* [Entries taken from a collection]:
______________________________

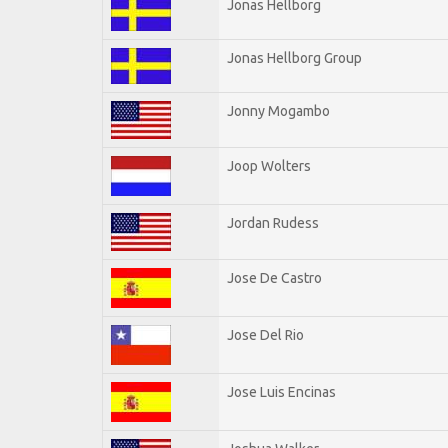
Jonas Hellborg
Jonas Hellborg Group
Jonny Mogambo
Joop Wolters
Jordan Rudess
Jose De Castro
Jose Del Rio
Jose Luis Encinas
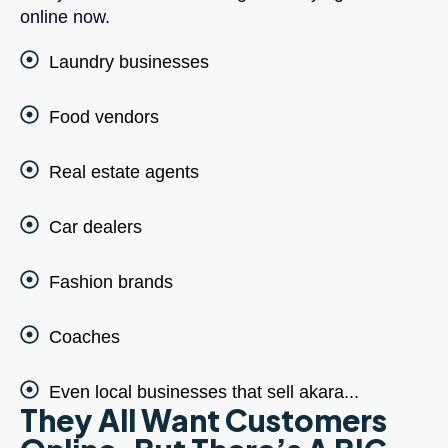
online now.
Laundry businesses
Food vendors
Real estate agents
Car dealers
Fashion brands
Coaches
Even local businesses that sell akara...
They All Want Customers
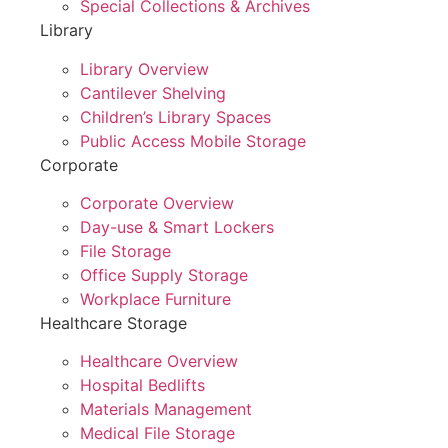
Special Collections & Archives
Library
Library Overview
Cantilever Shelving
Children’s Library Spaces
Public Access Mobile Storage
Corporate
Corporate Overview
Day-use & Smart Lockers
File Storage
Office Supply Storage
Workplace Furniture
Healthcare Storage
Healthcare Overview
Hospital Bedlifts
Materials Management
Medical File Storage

______________________________

* [Task goal]: Only the lines from the one containing "Laundry businesses" through the end of the data above are to be output, exactly and without pictures.

* [Reply to the exercise]:
Laundry businesses
Food vendors
Real estate agents
Car dealers
Fashion brands
Coaches
Even local businesses that sell akara...
They All Want Customers
Special Collections & Archives
Library
Library Overview
Cantilever Shelving
Children’s Library Spaces
Public Access Mobile Storage
Corporate
Corporate Overview
Day-use & Smart Lockers
File Storage
Office Supply Storage
Workplace Furniture
Healthcare Storage
Healthcare Overview
Hospital Bedlifts
Materials Management
Medical File Storage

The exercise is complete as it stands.